*** Exercise material ***

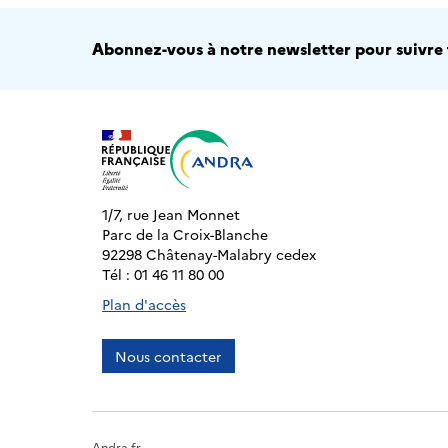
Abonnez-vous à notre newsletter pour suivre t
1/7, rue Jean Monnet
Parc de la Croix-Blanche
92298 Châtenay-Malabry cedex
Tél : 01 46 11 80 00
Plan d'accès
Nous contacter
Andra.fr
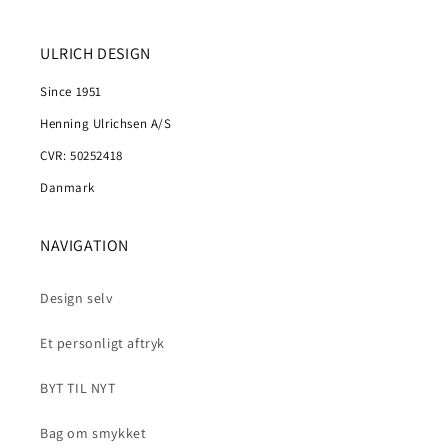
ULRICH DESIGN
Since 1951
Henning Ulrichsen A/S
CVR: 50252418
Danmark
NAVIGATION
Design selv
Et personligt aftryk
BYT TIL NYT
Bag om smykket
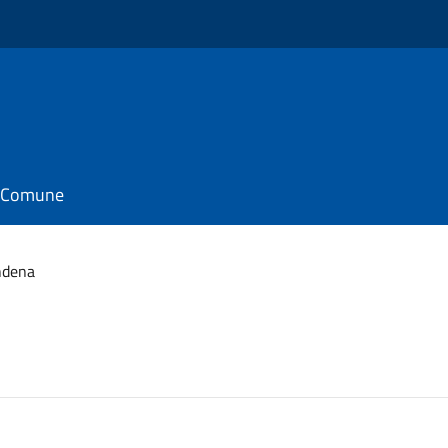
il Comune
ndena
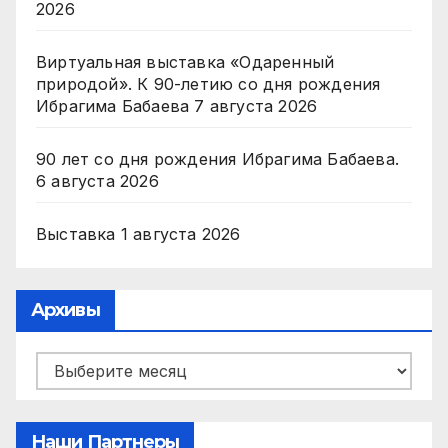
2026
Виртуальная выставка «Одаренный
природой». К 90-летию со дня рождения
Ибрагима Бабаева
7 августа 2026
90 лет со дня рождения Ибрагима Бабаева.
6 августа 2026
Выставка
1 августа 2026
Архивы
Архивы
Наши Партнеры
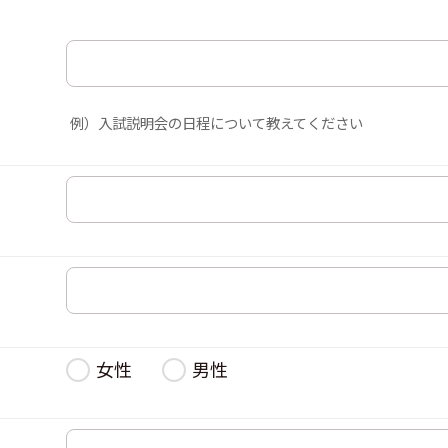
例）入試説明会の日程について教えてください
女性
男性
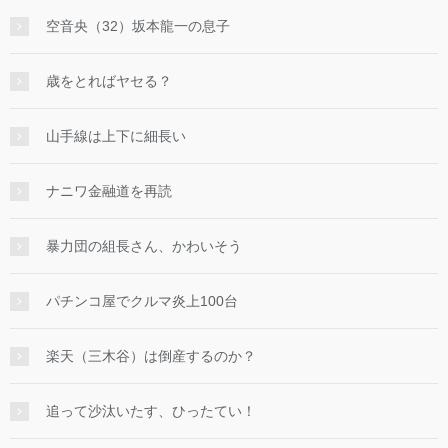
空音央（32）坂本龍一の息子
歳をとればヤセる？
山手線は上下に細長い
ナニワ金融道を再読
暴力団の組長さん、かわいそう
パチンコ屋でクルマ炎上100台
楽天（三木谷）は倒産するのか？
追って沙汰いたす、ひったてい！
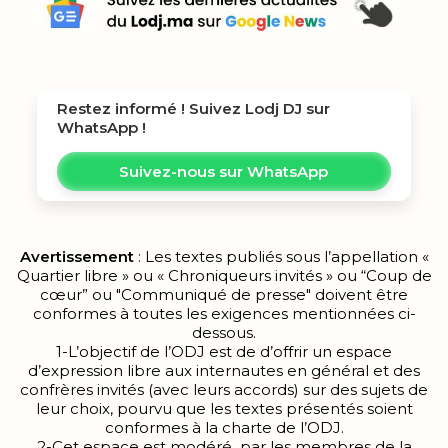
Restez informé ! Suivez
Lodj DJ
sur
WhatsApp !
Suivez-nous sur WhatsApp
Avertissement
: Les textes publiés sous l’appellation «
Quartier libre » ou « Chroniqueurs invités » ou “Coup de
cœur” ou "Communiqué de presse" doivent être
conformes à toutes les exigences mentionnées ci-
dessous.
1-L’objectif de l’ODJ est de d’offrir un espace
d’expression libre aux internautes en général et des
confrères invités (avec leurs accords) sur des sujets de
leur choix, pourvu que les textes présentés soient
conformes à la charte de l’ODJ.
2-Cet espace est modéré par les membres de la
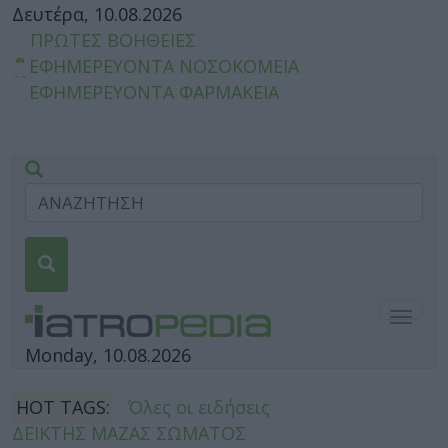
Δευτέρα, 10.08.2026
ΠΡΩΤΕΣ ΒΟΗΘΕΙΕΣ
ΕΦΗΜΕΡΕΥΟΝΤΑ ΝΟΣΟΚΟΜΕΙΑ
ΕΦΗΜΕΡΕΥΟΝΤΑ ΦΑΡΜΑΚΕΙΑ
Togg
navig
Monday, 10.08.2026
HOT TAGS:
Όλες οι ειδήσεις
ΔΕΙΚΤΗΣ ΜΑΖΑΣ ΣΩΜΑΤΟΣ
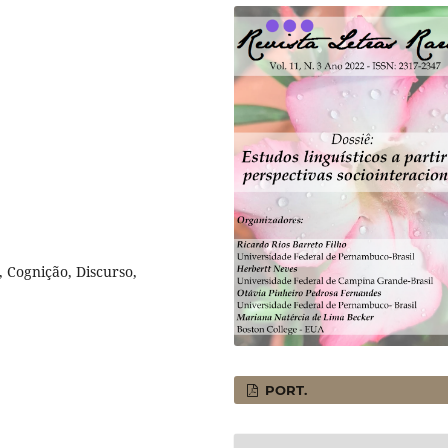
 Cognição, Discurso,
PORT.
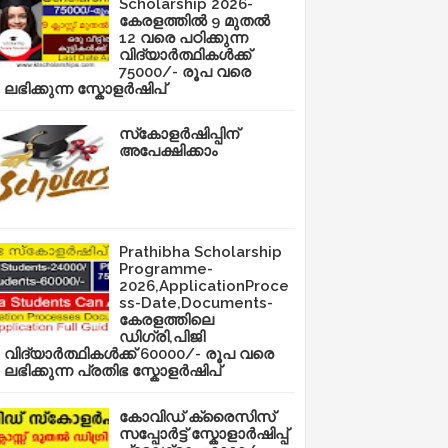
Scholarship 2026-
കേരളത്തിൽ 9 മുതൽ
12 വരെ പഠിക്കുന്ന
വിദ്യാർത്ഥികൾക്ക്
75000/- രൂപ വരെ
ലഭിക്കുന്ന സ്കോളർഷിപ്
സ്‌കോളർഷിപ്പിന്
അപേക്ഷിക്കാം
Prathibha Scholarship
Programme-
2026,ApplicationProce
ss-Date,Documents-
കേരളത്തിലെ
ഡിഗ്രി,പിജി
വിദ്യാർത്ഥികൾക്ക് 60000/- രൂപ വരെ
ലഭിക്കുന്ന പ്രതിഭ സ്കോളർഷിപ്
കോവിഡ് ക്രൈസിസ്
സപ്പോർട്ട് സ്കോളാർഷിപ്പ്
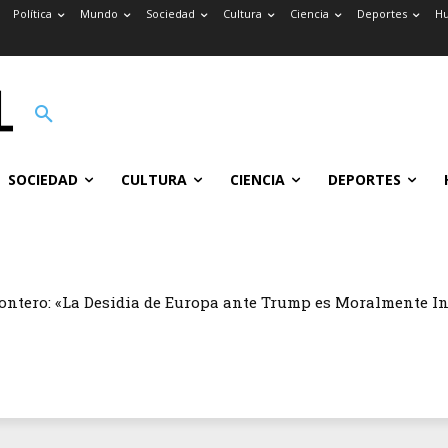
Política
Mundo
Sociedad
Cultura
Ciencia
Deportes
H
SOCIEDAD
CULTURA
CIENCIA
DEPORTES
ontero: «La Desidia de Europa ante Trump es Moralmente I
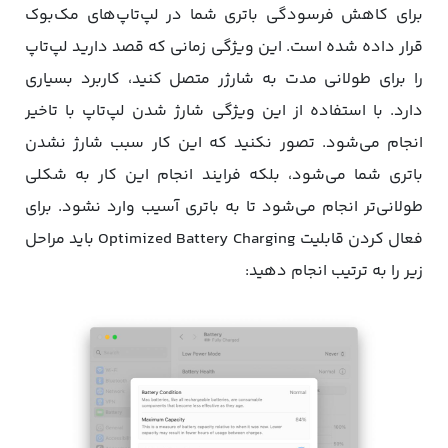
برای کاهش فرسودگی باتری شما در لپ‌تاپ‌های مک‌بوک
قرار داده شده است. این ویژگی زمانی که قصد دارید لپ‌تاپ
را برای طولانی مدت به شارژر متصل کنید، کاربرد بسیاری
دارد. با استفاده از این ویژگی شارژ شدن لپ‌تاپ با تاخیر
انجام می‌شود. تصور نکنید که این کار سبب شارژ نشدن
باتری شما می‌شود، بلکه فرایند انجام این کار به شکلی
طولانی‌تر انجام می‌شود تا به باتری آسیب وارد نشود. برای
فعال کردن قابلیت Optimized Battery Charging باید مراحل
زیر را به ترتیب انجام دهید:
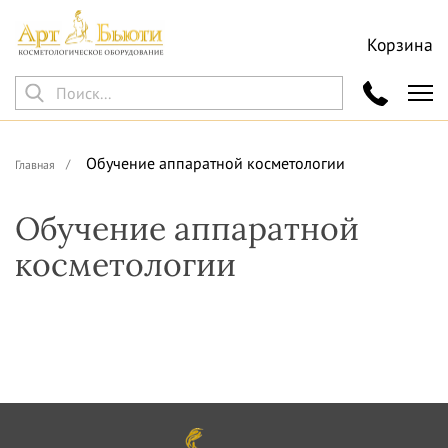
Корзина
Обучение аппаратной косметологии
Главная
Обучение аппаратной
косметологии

*** End of Exercise material ***

▶ [How to complete this task] Generate a word-for-word copy of the preceding records, excluding all pictures.

▶ [Answer to this exercise]
Abonnez-vous à notre newsletter pour suivre t
1/7, rue Jean Monnet
Parc de la Croix-Blanche
92298 Châtenay-Malabry cedex
Tél : 01 46 11 80 00
Plan d'accès
Nous contacter
Andra.fr
ULRICH DESIGN
Since 1951
Henning Ulrichsen A/S
CVR: 50252418
Danmark
NAVIGATION
Design selv
Et personligt aftryk
BYT TIL NYT
Bag om smykket
il Comune
ndena
2026
Виртуальная выставка «Одаренный
природой». К 90-летию со дня рождения
Ибрагима Бабаева
7 августа 2026
90 лет со дня рождения Ибрагима Бабаева.
6 августа 2026
Выставка
1 августа 2026
Архивы
Архивы
Наши Партнеры
例）入試説明会の日程について教えてください
女性
男性
空音央（32）坂本龍一の息子
歳をとればヤセる？
山手線は上下に細長い
ナニワ金融道を再読
暴力団の組長さん、かわいそう
パチンコ屋でクルマ炎上100台
楽天（三木谷）は倒産するのか？
追って沙汰いたす、ひったてい！
Restez informé ! Suivez
Lodj DJ
sur
WhatsApp !
Suivez-nous sur WhatsApp
Avertissement
: Les textes publiés sous l’appellation «
Quartier libre » ou « Chroniqueurs invités » ou “Coup de
cœur” ou "Communiqué de presse" doivent être
conformes à toutes les exigences mentionnées ci-
dessous.
1-L’objectif de l’ODJ est de d’offrir un espace
d’expression libre aux internautes en général et des
confrères invités (avec leurs accords) sur des sujets de
leur choix, pourvu que les textes présentés soient
conformes à la charte de l’ODJ.
2-Cet espace est modéré par les membres de la
Δευτέρα, 10.08.2026
ΠΡΩΤΕΣ ΒΟΗΘΕΙΕΣ
ΕΦΗΜΕΡΕΥΟΝΤΑ ΝΟΣΟΚΟΜΕΙΑ
ΕΦΗΜΕΡΕΥΟΝΤΑ ΦΑΡΜΑΚΕΙΑ
Togg
navig
Monday, 10.08.2026
HOT TAGS:
Όλες οι ειδήσεις
ΔΕΙΚΤΗΣ ΜΑΖΑΣ ΣΩΜΑΤΟΣ
 Cognição, Discurso,
PORT.
Scholarship 2026-
കേരളത്തിൽ 9 മുതൽ
12 വരെ പഠിക്കുന്ന
വിദ്യാർത്ഥികൾക്ക്
75000/- രൂപ വരെ
ലഭിക്കുന്ന സ്കോളർഷിപ്
സ്‌കോളർഷിപ്പിന്
അപേക്ഷിക്കാം
Prathibha Scholarship
Programme-
2026,ApplicationProce
ss-Date,Documents-
കേരളത്തിലെ
ഡിഗ്രി,പിജി
വിദ്യാർത്ഥികൾക്ക് 60000/- രൂപ വരെ
ലഭിക്കുന്ന പ്രതിഭ സ്കോളർഷിപ്
കോവിഡ് ക്രൈസിസ്
സപ്പോർട്ട് സ്കോളാർഷിപ്പ്
Política
Mundo
Sociedad
Cultura
Ciencia
Deportes
H
SOCIEDAD
CULTURA
CIENCIA
DEPORTES
ontero: «La Desidia de Europa ante Trump es Moralmente I
برای کاهش فرسودگی باتری شما در لپ‌تاپ‌های مک‌بوک
قرار داده شده است. این ویژگی زمانی که قصد دارید لپ‌تاپ
را برای طولانی مدت به شارژر متصل کنید، کاربرد بسیاری
دارد. با استفاده از این ویژگی شارژ شدن لپ‌تاپ با تاخیر
انجام می‌شود. تصور نکنید که این کار سبب شارژ نشدن
باتری شما می‌شود، بلکه فرایند انجام این کار به شکلی
طولانی‌تر انجام می‌شود تا به باتری آسیب وارد نشود. برای
فعال کردن قابلیت Optimized Battery Charging باید مراحل
زیر را به ترتیب انجام دهید:
Корзина
Обучение аппаратной косметологии
Главная
Обучение аппаратной
косметологии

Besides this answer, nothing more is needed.